= UK Music Week =

UK Music Week was a nationwide music vote held in the UK, which compiled a list of the top 40 greatest musicians of all time.

Many commercial radio stations took part in the week-long event from 24 April to 1 May 2006, consisting of special programming and a results show, which was broadcast on the last day of the week and counted down the chosen artists from number 40 to number 1.

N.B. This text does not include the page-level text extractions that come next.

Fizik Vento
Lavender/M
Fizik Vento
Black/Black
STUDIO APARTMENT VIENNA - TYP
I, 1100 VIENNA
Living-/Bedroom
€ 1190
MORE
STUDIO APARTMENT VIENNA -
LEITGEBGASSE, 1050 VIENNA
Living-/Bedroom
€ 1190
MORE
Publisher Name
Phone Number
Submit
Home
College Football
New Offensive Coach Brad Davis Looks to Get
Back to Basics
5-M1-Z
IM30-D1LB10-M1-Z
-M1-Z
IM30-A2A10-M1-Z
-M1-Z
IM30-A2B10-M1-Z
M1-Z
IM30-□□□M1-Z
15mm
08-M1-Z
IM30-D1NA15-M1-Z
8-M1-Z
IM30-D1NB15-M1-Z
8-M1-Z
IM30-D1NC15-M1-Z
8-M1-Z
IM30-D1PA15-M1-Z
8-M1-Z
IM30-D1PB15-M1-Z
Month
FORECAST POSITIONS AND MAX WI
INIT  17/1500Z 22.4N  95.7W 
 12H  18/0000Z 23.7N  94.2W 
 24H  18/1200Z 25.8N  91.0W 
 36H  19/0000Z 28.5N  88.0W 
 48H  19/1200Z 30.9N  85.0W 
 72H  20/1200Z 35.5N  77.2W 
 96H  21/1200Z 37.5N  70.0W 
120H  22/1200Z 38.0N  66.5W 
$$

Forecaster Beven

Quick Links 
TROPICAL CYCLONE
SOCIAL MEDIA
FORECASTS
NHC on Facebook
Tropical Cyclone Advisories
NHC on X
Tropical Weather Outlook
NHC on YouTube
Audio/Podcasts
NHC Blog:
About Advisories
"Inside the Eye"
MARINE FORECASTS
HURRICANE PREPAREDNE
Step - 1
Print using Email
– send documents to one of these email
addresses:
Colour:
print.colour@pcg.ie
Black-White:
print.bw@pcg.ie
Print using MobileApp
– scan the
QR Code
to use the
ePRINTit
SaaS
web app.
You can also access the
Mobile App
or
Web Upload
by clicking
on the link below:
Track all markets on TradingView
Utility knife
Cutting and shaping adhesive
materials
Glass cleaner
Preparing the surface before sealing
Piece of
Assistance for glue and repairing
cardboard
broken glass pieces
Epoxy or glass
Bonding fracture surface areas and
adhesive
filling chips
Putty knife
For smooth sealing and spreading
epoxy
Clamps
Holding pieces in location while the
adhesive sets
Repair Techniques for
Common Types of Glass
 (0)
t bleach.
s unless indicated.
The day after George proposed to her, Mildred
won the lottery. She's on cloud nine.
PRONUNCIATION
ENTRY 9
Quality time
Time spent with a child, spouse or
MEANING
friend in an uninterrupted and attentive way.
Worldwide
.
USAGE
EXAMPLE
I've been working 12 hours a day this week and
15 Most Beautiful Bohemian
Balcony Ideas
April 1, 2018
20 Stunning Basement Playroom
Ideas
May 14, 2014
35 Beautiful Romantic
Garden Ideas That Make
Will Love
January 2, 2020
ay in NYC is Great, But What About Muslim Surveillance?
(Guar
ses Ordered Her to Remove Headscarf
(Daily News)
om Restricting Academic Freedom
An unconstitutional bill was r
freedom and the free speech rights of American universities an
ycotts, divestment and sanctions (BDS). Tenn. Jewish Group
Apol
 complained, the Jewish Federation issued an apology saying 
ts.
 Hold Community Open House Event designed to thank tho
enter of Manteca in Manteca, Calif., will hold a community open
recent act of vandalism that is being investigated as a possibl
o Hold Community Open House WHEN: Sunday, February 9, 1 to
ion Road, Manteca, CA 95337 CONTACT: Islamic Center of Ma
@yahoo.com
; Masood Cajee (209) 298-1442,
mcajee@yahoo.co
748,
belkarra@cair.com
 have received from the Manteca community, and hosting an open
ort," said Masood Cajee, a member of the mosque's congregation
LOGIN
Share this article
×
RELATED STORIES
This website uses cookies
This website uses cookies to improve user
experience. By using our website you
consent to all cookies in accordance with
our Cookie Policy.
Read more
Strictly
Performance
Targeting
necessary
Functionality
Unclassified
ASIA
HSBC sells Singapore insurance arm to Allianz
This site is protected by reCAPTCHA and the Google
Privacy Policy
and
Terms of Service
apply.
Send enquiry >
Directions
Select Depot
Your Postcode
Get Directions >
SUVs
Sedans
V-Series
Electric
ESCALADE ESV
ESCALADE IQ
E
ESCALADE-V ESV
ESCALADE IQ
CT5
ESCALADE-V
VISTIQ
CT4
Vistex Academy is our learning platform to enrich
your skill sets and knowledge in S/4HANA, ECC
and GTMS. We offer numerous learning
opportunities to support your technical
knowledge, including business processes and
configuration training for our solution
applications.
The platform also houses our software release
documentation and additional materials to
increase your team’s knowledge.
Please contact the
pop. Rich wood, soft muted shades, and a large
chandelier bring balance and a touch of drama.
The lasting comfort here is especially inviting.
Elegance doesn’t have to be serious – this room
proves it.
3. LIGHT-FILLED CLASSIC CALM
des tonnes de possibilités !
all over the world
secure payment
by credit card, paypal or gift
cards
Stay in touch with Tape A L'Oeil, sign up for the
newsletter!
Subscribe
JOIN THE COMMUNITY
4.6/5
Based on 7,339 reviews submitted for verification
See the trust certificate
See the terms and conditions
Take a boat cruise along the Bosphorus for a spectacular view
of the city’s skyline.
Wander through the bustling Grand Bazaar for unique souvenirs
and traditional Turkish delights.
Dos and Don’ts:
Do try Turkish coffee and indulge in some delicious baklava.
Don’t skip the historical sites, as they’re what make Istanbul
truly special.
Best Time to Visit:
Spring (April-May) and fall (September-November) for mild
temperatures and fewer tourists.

Public voting was conducted online on the UK Music Week website, and also by texting nominations to a dedicated number.

== 2006 results ==
The following artists were selected from the votes in 2006.

1. Will Young
2. Robbie Williams
3. Paul McCartney
4. Spice Girls
5. Coldplay
6. Sugababes
7. Take That
8. Gorillaz
9. Oasis
10. Beverley Knight
11. Pink Floyd
12. Arctic Monkeys
13. Simply Red
14. Jamiroquai
15. George Michael
16. Kaiser Chiefs
17. James Blunt
18. Girls Aloud
19. Keane
20. Sir Elton John
21. Queen
22. Lemar
23. McFly
24. Eurythmics
25. Basement Jaxx
26. David Gray
27. KT Tunstall
28. David Bowie
29. Franz Ferdinand
30. Craig David
31. Stereophonics
32. Duran Duran
33. Texas
34. The Beatles
35. Snow Patrol
36. Richard Ashcroft
37. Charlotte Church
38. Sting
39. Blue
40. All Saints

=== 2007 results ===
UK Music Week was held again in 2007, following much the same routine as in 2006.

1. Will Young
2. Jamiroquai
3. Wet Wet Wet
4. Take That
5. Queen
6. Simply Red
7. The Beatles
8. Robbie Williams
9. Stereophonics
10. George Michael
11. Elton John
12. T. Rex
13. Gareth Gates
14. Journey South
15. David Bowie
16. The Cure
17. Duran Duran
18. G4
19. Snow Patrol
20. Annie Lennox
21. Rod Stewart
22. Oasis
23. Paul Weller
24. Amy Winehouse
25. John Lennon
26. Phil Collins
27. Melanie C
28. Rolling Stones
29. Ub40
30. Elo
31. Coldplay
32. Beautiful South
33. Kaiser Chiefs
34. Madness
35. Bee Gees
36. James Blunt
37. Fleetwood Mac
38. Eurythmics
39. Lily Allen
40. James Morrison

The event has not been held since 2007.